Das Urban Institute schätzt, dass zwischen 2000 und 2006 rund 137.000 Menschen vorzeitig gestorben sind, weil sie keine Gesundheitsvorsorge hatten. Angesichts solcher Zahlen ist die Unpopularität der Gesundheitsreform doch vor allem ein Kommunikationsdesaster des Präsidenten.

Niemand musste bis jetzt ohne Behandlung bleiben, das Argument ist daher falsch. Aber es handelt sich tatsächlich auch um ein Kommunikationsdesaster. Obama war ein guter Kommunikator im Wahlkampf, aber er ist ein schrecklicher als Präsident. Er kommuniziert seine Regierungspolitik entweder technisch - oder er verfällt in die Wahlkampf-Sprache. Das ermüdet die Menschen.

Die Gesundheitsreform spaltet das Land, politisch auch das Patt zwischen Kongress und dem Weißen Haus, dann ist da noch die Tea Party. War Amerika eigentlich jemals so polarisiert seit Ende des Bürgerkriegs?

Ja, wir werden regelmäßig polarisiert - und zwar immer dann wenn der Unterschied zwischen den am besten und am schlechtesten Verdienenden besonders groß ist.
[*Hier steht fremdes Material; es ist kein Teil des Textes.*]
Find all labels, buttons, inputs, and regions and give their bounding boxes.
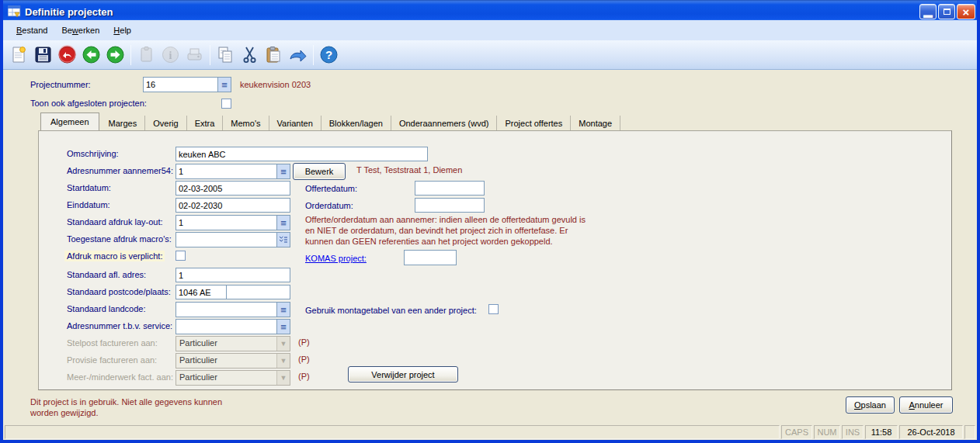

Auch vor dem Bürgerkrieg waren wir aus wirtschaftlichen Gründen extrem polarisiert: Trotz Sklavenhaltung konnte der Süden nicht mehr mit dem durch die Industrialisierung besser ausgerüsteten Norden konkurrieren. Was wir heute sehen, ist in Teilen mit der Großen Depression in den Dreißigern vergleichbar: Wie damals haben wir auch heute sehr reiche Menschen wie Investoren und Top-Banker, während die Kaufkraft des Durchschnittsbürgers abnimmt. Die Unterschiede zwischen Arm und Reich waren seit damals nicht mehr so extrem wie heute.

Haben Sie dafür eine Erklärung?

In den Dreißigern waren die Armen vor allem Bauern oder kleine Unternehmer, heute sind es vor allem Einwanderer. Zum ersten Mal kommen Einwanderer, vor allem Hispanics, die gar nicht planen zu bleiben und ihr Einkommen nach Hause überweisen, wo immer das auch ist. Rechnet man diese Einwanderer weg, sind die Unterschiede nicht so extrem wie in den Dreißigern.

Was kann ihr Land da unternehmen?

Der Präsident und der Kongress müssen eine Entscheidung treffen: Schauen wir auf die Einwanderer beispielsweise aus Asien, die sich sehr gut machen  - oder tun wir etwas Besonderes für die Hispanics? Und falls wir das tun, bauen die Hispanics dann hier ihren Wohlstand auf oder überweisen sie ihr Geld trotzdem weiter nach Hause? Viele Leute diskutieren derzeit in der Hispanics-Frage grundsätzlich, ob sie hier bleiben oder abgeschoben werden sollen. Das ist aber nicht der Punkt. Der Punkt ist: Sie schicken das Vermögen, das sie sich hier arbeiten, außer Landes und leben teils von der Wohlfahrt. Wir müssten daher sagen: Entweder ihr belasst euer Geld hier oder ihr folgt ihm nach Hause. Das passiert aber nicht.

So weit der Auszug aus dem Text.